The zones of the plant, the groups and the temperature classes of Gases
Installers and designers often ask themselves questions relating to the choice of the right electrical appliances to be installed on the plant site. This choice depends on a series of parameters, among these we will deepen the probability that an explosive atmosphere can form (concept of zone) and the type of substances involved in this formation (concepts of GAS group and temperature class).
by Andrea Battauz, R&D Project Engineer of Cortem Group
Introduction
Among the various areas of application of the ATEX directive, the most widespread is the one concerning surface systems with the risk of the presence of an explosive atmosphere due to a mixture of air and flammable substances in the form of GAS or vapor. [1]
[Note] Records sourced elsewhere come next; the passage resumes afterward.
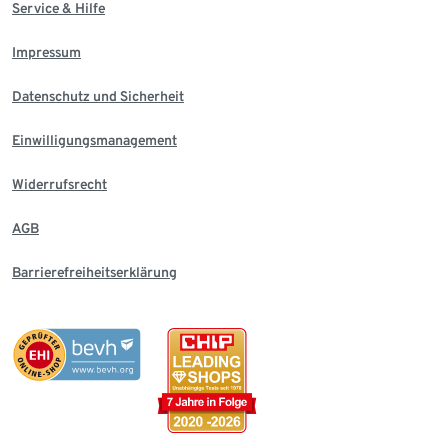
Service & Hilfe
Impressum
Datenschutz und Sicherheit
Einwilligungsmanagement
Widerrufsrecht
AGB
Barrierefreiheitserklärung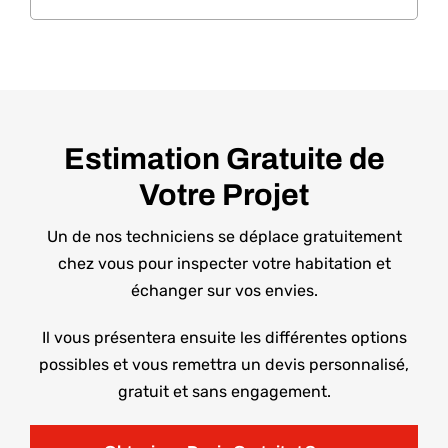
Estimation Gratuite de
Votre Projet
Un de nos techniciens se déplace gratuitement
chez vous pour inspecter votre habitation et
échanger sur vos envies.
Il vous présentera ensuite les différentes options
possibles et vous remettra un devis personnalisé,
gratuit et sans engagement.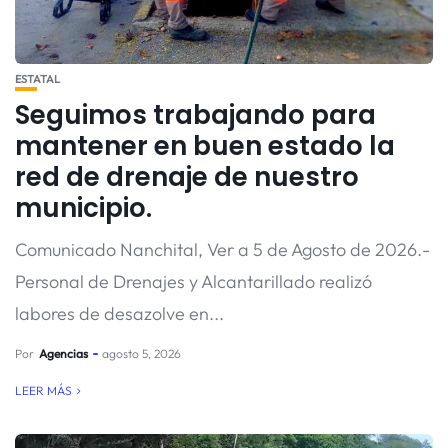
ESTATAL
Seguimos trabajando para
mantener en buen estado la
red de drenaje de nuestro
municipio.
Comunicado Nanchital, Ver a 5 de Agosto de 2026.-
Personal de Drenajes y Alcantarillado realizó
labores de desazolve en...
Por
Agencias
agosto 5, 2026
LEER MÁS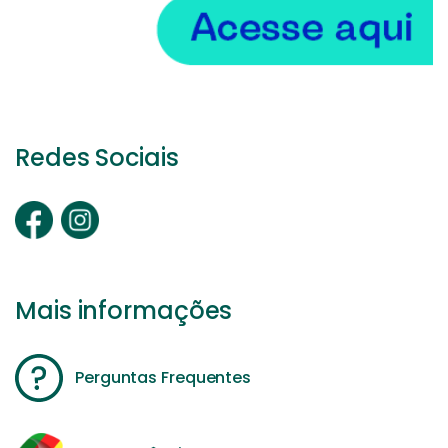
Redes Sociais
Mais informações
Perguntas Frequentes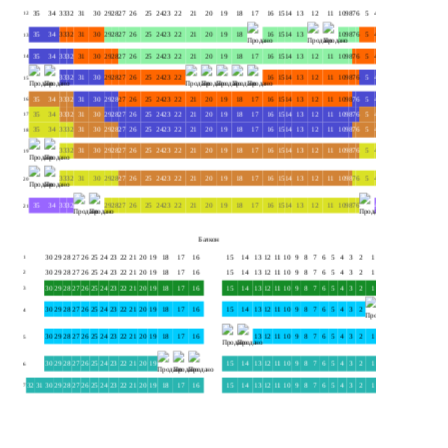
35
34
33
32
31
30
29
28
27
26
25
24
23
22
21
20
19
18
17
16
15
14
13
12
11
10
9
8
7
6
5
4
3
2
1
12
12
35
34
33
32
31
30
29
28
27
26
25
24
23
22
21
20
19
18
16
15
14
13
10
9
8
7
6
5
4
3
2
1
13
13
35
34
33
32
31
30
29
28
27
26
25
24
23
22
21
20
19
18
17
16
15
14
13
12
11
10
9
8
7
6
5
4
3
2
1
14
14
33
32
31
30
29
28
27
26
25
24
23
22
16
15
14
13
12
11
10
9
8
7
6
5
4
3
2
1
15
15
35
34
33
32
31
30
29
28
27
26
25
24
23
22
21
20
19
18
17
16
15
14
13
12
11
10
9
8
7
6
5
4
3
2
1
16
16
35
34
33
32
31
30
29
28
27
26
25
24
23
22
21
20
19
18
17
16
15
14
13
12
11
10
9
8
7
6
5
4
3
2
1
17
17
35
34
33
32
31
30
29
28
27
26
25
24
23
22
21
20
19
18
17
16
15
14
13
12
11
10
9
8
7
6
5
4
3
2
1
18
18
33
32
31
30
29
28
27
26
25
24
23
22
21
20
19
18
17
16
15
14
13
12
11
10
9
8
7
6
5
4
3
2
1
19
19
33
32
31
30
29
28
27
26
25
24
23
22
21
20
19
18
17
16
15
14
13
12
11
10
9
8
7
6
5
4
3
2
1
20
20
35
34
33
32
29
28
27
26
25
24
23
22
21
20
19
18
17
16
15
14
13
12
11
10
9
8
7
6
4
3
2
1
21
21
Балкон
30
29
28
27
26
25
24
23
22
21
20
19
18
17
16
15
14
13
12
11
10
9
8
7
6
5
4
3
2
1
1
1
30
29
28
27
26
25
24
23
22
21
20
19
18
17
16
15
14
13
12
11
10
9
8
7
6
5
4
3
2
1
2
2
30
29
28
27
26
25
24
23
22
21
20
19
18
17
16
15
14
13
12
11
10
9
8
7
6
5
4
3
2
1
3
3
30
29
28
27
26
25
24
23
22
21
20
19
18
17
16
15
14
13
12
11
10
9
8
7
6
5
4
3
2
4
4
30
29
28
27
26
25
24
23
22
21
20
19
18
17
16
13
12
11
10
9
8
7
6
5
4
3
2
1
5
5
30
29
28
27
26
25
24
23
22
21
20
19
15
14
13
12
11
10
9
8
7
6
5
4
3
2
1
6
6
32
31
30
29
28
27
26
25
24
23
22
21
20
19
18
17
16
15
14
13
12
11
10
9
8
7
6
5
4
3
2
1
7
7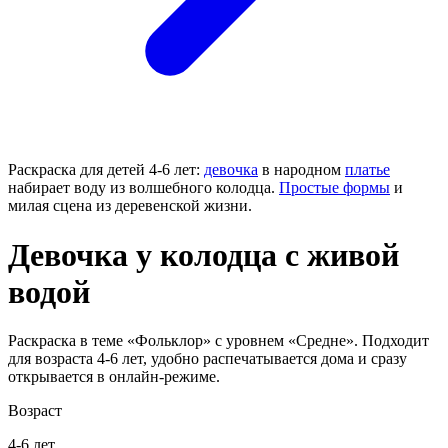
Раскраска для детей 4-6 лет:
девочка
в народном
платье
набирает воду из волшебного колодца.
Простые формы
и
милая сцена из деревенской жизни.
Девочка у колодца с живой
водой
Раскраска в теме «Фольклор» с уровнем «Средне». Подходит
для возраста 4-6 лет, удобно распечатывается дома и сразу
открывается в онлайн-режиме.
Возраст
4-6 лет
In this sector, installers and designers often ask themselves questions relating to the choice of the right electrical appliances to be installed on the plant site. This choice depends on a series of parameters, among these we will deepen the probability that an explosive atmosphere can form (concept of zone) and the type of substances involved in this formation (concepts of GAS group and temperature class).
Fig. 1: Qualitative example of plant zoning
The division into zones
The concept of zone is contained in the harmonised European legislation and in Directive 1999/92/EC. The zone provides an assessment of the probability that there is a potentially explosive atmosphere consisting of a mixture of air and flammable substances in the form of gas and vapour.
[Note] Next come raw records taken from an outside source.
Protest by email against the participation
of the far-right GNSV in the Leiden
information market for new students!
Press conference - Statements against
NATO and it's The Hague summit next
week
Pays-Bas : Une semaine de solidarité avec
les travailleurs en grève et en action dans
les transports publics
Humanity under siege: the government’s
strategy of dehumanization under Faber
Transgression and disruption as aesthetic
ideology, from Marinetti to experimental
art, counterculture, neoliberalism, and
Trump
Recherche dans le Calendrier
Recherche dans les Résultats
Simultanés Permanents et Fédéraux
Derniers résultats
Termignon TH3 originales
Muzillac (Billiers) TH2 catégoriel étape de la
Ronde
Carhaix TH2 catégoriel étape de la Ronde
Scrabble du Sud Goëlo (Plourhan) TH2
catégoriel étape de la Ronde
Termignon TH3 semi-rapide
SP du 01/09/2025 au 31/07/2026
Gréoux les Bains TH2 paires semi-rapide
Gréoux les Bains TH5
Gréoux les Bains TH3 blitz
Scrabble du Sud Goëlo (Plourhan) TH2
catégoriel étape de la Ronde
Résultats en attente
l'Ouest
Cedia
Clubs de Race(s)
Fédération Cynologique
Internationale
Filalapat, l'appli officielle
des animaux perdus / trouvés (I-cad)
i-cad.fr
Defining a certain area of the plant as zone is the obligation of the employer [3] who makes use of professionals who perform this particular classification in accordance with harmonized legislation (CEI EN 60079-10-1).
The gases present in the system and the group of GAS
There is a multitude of potentially explosive GASs. The standard has classified the various GASs according to standard parameters.The first classification divides the GAS into groups of GAS, the second classification divides the GAS into temperature classes.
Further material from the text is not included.